Montenegro's continued union with Serbia provided legitimacy to the continuation of a Yugoslav state, important to Serbia as the continuation of a Yugoslav state would allow the federation to lay claim to former Yugoslav territory in Bosnia and Herzegovina and Croatia populated by Serbs. Also Montenegro had access to the sea which kept Serbia's sovereign body from being landlocked and allowed for a navy (merchant and military) to exist. Over time, the domineering nature of President Milošević and his allies within the federation provoked ordinary Montenegrins to shift towards independence, while creating a growing desire for regime change and support for opposition within Serbia.

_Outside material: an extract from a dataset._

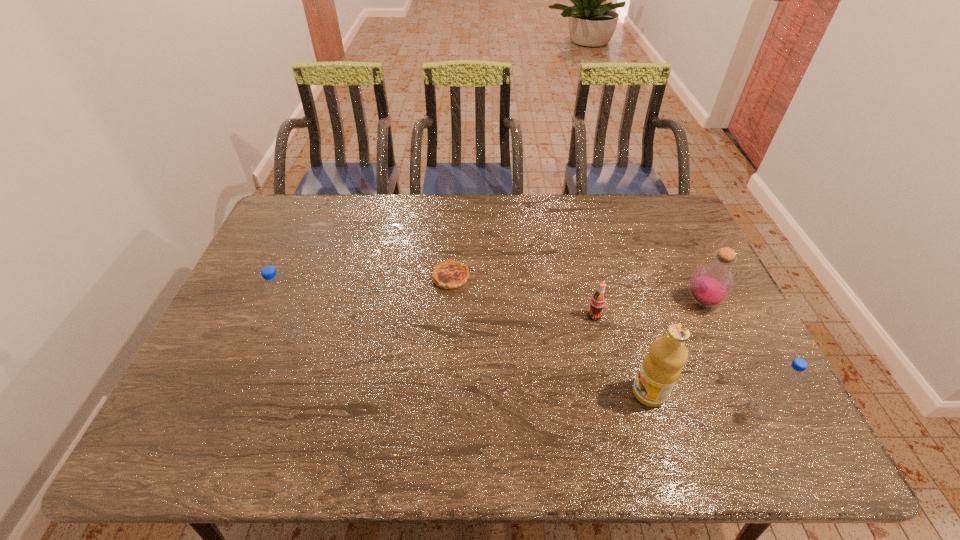 To ensure equal spacing by inserting another water_bottle among them, please point out a vacant spot for this new water_bottle. Please provide its 2D coordinates. Your answer should be formatted as a tuple, i.e. [(x, y)], where the tuple contains the x and y coordinates of a point satisfying the conditions above.

[(513, 371)] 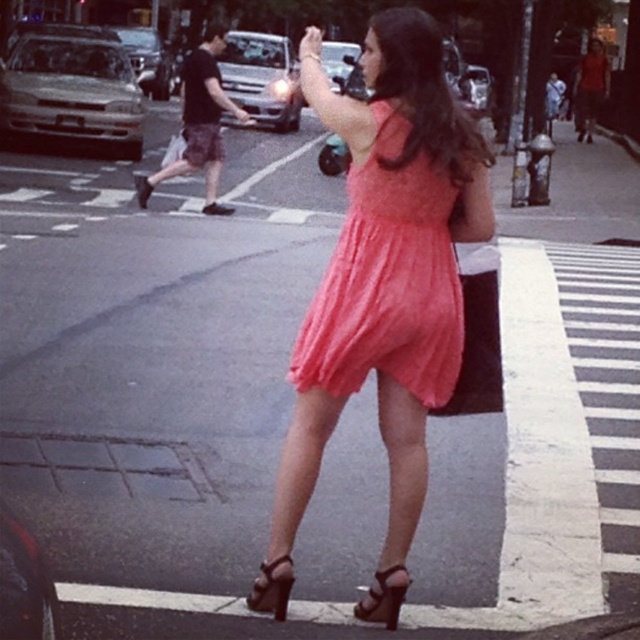 Looking at this image, you are a fashion designer observing this scene. You notice the coral fabric dress at center and the shiny brown sandal at lower center. Which item is taller?

The coral fabric dress at center is taller than the shiny brown sandal at lower center.

You are a fashion designer observing this scene. You need to determine if the coral chiffon dress at center and the brown leather sandal at lower center can be paired together in a runway show. Based on their spatial relationship, can they be considered part of the same outfit?

The coral chiffon dress at center and brown leather sandal at lower center are 1.03 meters apart, which suggests they belong to the same person and can be paired together in a runway show. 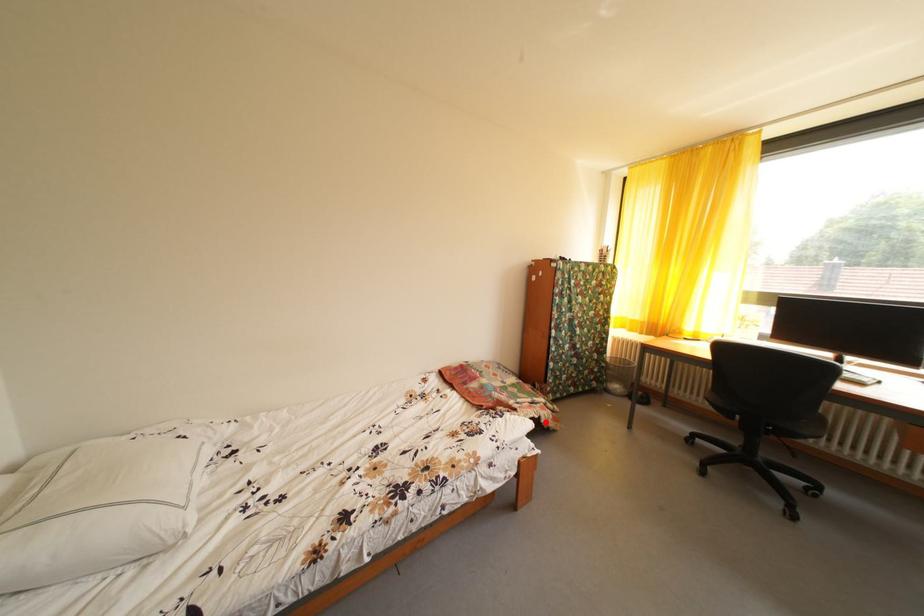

Strain with Serbia over economic policy caused Montenegro to adopt the Deutsche Mark in 1996, while waiting for the European Community to formalise a European currency. After Bulatović stepped down as Montenegrin president in 1998, the new president Milo Đukanović opposed Milošević (now Yugoslav President) and set Montenegro on a course to independence.
Serbia and Montenegro
After the fall of Milošević from power in 2000, Đukanović and the Montenegrin government put pressure on Serbia and the international community to demand an end to the rump Yugoslavia and that Montenegro would only be willing to be part of a loose confederation. These demands helped bring about the end of the FRY and created the looser State Union of Serbia and Montenegro in 2003, which stood until Montenegro separated from it in 2006.
Momir Bulatović, President of Montenegro 1990–1998.